Tuesday, September 06, 2005

Snowflakes

I am the spark of anger in the deepest green.

Listen up fuckface.
I’m here to free you.

Not a gentle release, this is a freedom borne of violence.
I’m not here to sing Kumba-fucking-ya with you.
I am here to make you free so that I don’t have to beat the living shit out of you.
I am here to make you free by beating the living shit out of you.

I quit and you should too.
I did some shitty things to learn my lessons.
I did some shitty things so I could be free.
So dump on me, tease me, hurt me.

I quit and you should too.

Make me miserable and I’ll owe you even more.
Cry for you until I haven’t got any more.
Give and give and give.
Until my tears dry up for no other reason but there’s no liquid in me to make them with.
Until my eyes are hot and dry and swollen and my head throbs with dehydration.

And then I blink.
I pour myself a cup of cold water.
It’s the sweetest thing I’ve ever tasted.

I slam my palms against what doesn’t give.
Curse my sex. I’m looking for a fight.
Knock down, drag out, split my lip and taste of salty blood.
On my tongue.
Like the tears.

And damn you. Damn you for treating me like this.
Damn you for treating me like I have the intellect of an infant.
Damn you for the bruise on my palms, from trying.

And I smile, because I finally figured it out.

And I quit. And you should too.

(My job.
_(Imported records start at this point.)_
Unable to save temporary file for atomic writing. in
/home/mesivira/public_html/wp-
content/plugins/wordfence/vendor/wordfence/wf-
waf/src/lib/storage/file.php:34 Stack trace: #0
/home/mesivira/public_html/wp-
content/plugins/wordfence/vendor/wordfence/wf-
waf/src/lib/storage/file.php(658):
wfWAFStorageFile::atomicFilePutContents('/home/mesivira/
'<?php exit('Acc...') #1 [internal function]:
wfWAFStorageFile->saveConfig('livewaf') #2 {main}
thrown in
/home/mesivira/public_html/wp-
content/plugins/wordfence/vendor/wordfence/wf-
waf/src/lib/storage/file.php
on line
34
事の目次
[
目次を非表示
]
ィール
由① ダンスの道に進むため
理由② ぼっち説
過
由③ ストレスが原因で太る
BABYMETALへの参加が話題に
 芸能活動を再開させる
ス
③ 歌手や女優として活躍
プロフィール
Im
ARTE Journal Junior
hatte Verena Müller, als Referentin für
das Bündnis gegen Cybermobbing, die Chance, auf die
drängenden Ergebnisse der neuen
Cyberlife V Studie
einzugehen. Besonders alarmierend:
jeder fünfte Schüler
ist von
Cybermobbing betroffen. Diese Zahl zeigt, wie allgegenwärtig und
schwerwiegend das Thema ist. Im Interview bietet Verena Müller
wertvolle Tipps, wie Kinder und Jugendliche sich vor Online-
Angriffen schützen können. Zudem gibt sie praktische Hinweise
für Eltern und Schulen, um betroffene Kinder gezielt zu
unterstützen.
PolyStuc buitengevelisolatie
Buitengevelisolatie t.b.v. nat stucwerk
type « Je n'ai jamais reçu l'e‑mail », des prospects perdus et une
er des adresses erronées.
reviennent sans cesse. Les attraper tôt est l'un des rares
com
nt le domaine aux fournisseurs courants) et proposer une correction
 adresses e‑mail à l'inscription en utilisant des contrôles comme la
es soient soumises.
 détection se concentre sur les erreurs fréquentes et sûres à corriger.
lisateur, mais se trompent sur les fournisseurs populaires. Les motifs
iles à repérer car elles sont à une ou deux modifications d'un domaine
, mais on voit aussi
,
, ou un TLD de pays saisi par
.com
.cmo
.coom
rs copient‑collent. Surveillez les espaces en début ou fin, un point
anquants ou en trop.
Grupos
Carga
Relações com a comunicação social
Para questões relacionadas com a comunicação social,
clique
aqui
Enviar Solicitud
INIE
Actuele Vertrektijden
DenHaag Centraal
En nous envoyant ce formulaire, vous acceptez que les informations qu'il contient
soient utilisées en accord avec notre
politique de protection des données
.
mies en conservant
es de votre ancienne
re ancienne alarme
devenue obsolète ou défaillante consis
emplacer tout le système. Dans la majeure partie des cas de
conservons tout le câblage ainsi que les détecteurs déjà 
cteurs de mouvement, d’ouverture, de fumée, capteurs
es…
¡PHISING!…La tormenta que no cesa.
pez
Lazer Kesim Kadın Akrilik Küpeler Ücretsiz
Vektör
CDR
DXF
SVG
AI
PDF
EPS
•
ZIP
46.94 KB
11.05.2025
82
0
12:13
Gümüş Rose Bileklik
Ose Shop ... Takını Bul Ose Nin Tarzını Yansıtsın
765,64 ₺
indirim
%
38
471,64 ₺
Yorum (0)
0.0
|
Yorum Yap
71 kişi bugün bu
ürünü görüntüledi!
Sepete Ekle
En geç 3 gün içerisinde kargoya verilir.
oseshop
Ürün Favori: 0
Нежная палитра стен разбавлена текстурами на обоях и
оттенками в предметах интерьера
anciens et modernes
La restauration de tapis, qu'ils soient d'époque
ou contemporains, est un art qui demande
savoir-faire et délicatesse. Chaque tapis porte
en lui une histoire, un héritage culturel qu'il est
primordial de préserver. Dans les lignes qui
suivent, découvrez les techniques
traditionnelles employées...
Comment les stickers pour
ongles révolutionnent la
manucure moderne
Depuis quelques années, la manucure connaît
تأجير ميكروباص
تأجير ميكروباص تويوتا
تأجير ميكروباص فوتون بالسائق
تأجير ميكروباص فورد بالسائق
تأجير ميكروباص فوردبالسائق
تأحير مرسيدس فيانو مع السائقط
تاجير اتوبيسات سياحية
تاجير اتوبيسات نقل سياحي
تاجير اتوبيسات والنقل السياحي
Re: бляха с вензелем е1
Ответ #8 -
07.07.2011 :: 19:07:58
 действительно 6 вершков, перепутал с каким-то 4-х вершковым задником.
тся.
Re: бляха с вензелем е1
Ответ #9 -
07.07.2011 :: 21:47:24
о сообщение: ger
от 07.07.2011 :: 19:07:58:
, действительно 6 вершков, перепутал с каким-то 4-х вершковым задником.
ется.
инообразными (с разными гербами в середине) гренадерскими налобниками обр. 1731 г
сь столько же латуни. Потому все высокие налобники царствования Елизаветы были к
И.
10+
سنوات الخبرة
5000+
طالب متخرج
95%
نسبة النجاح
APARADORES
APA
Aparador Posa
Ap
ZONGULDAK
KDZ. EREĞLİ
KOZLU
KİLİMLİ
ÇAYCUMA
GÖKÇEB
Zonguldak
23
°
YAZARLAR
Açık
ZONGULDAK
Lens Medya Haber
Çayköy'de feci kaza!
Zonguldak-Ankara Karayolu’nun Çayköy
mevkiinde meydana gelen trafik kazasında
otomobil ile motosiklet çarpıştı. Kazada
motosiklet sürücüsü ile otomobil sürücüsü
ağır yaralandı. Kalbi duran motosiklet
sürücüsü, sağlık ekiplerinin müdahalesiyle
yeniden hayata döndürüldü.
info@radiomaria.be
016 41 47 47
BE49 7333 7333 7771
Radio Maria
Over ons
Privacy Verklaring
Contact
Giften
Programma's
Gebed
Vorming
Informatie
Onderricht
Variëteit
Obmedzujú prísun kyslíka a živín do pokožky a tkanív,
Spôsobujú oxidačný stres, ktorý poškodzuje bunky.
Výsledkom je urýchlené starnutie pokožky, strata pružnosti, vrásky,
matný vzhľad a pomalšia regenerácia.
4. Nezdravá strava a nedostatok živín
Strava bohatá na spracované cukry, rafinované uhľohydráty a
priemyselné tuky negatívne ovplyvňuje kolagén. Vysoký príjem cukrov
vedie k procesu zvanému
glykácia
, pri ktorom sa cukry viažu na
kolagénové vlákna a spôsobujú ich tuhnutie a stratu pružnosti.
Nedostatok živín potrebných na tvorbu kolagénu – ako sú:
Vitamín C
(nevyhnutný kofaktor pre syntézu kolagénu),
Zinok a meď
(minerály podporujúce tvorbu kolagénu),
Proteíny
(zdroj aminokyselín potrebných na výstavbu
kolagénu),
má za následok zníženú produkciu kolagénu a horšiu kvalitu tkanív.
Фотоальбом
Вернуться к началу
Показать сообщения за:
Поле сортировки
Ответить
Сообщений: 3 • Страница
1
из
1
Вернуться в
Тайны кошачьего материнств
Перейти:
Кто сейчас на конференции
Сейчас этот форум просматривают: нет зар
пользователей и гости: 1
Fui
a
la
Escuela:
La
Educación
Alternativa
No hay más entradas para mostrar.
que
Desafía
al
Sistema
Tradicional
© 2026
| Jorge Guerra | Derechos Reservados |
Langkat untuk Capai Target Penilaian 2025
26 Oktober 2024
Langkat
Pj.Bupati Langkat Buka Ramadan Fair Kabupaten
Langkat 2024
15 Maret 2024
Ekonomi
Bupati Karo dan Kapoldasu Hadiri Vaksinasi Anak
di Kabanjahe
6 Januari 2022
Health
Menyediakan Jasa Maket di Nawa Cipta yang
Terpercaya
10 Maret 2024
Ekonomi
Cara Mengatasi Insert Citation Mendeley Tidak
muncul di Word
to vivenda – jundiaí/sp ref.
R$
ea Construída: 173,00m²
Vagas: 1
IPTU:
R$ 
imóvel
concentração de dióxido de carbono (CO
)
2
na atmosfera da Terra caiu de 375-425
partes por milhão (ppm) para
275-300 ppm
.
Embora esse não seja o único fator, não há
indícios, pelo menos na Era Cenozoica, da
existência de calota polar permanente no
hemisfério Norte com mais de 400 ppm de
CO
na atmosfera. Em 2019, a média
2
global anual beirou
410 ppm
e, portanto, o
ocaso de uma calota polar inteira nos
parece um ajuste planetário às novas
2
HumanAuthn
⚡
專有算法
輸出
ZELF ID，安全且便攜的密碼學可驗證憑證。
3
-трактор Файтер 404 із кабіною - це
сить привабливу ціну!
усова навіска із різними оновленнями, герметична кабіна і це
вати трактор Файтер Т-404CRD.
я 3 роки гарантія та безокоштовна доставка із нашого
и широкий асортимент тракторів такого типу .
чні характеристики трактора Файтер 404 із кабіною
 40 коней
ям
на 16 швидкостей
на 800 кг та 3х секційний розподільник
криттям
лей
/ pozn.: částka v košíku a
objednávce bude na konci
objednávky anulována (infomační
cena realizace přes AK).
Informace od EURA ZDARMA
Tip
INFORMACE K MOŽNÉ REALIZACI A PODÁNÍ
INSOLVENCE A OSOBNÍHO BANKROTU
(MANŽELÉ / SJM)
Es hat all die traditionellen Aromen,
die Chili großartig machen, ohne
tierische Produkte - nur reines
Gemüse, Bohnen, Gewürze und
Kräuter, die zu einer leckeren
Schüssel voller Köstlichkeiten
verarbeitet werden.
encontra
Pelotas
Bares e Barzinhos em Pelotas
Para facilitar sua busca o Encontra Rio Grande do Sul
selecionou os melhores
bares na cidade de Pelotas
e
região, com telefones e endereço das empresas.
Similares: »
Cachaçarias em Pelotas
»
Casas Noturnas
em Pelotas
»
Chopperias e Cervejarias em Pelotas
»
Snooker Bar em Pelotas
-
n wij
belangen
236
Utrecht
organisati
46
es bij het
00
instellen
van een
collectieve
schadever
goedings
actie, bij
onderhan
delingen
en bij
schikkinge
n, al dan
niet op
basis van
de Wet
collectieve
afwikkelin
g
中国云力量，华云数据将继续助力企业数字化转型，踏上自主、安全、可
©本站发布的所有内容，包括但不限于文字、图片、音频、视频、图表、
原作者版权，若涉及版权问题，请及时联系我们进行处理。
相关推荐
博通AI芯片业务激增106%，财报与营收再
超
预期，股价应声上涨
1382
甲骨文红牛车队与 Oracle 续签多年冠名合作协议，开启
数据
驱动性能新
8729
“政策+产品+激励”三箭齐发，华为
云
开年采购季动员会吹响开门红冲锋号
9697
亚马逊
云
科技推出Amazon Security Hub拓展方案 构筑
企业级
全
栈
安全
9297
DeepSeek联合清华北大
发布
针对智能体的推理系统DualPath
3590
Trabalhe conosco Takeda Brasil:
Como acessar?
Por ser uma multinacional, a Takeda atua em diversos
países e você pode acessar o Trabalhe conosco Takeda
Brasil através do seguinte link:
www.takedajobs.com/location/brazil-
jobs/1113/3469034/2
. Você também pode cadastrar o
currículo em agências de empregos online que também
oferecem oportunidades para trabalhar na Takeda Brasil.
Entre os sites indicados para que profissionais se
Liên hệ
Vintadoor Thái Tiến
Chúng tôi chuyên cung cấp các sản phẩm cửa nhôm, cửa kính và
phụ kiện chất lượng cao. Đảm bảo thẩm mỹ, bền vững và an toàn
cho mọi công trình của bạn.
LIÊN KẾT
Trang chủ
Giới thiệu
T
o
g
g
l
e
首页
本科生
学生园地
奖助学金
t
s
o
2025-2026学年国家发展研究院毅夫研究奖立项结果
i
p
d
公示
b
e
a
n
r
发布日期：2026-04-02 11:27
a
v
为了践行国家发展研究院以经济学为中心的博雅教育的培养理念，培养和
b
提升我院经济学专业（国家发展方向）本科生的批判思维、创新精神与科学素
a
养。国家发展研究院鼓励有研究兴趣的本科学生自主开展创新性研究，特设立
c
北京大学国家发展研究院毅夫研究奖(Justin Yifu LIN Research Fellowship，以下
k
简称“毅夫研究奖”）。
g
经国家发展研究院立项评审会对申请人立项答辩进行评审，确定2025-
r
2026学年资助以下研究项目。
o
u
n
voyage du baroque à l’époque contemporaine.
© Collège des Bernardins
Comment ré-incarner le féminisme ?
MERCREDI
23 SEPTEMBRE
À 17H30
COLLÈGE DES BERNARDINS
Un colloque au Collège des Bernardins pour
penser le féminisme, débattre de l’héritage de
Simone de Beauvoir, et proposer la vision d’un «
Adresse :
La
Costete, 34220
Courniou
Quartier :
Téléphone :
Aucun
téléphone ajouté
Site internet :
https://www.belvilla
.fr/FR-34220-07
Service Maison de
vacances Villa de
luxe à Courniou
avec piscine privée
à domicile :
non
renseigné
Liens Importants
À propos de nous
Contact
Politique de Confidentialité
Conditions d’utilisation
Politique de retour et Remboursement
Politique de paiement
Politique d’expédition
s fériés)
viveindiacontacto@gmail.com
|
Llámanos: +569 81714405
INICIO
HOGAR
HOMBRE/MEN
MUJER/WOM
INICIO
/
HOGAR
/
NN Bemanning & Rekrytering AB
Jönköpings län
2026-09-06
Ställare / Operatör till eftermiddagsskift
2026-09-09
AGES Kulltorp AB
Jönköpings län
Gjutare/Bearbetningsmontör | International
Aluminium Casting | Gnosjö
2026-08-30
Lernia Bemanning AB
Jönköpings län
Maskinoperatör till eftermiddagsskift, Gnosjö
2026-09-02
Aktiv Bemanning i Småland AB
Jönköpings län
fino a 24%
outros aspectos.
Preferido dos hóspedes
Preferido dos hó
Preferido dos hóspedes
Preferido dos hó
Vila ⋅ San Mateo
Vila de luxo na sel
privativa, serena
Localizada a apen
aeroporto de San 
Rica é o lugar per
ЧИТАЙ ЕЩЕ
Not blogging)

1 comment:

Anonymous said...

from "love letter": "I think I would rather pay a prostitute then fuck my girlfriend"...
Compelling, universal, damning of the entire race, subversive, subverting, transcendent and ...that's enough.
As for me, I agree.
But I would rather fuck her, the woman, the human being...every single time - rather then the "prostitutes", shape shifters, role players, bargain hunters... From a book, "How can you respect a world run by a bunch of kids turned old?" ...My only responsibility to myself ever has been to become, to become adult

As for "snowflakes", it's called "wishes"
I wish I could stop paying
I wish you could stop paying
I wish strength was not weakness
I wish weakness was not strength
I wish our bedroom was the world and the world was forced to conform to our bedroom
above all, I wish that if I failed you, if I betrayed you, that you would spit in my face with venom and fury unleashed, swift and intent, no trial, no jury...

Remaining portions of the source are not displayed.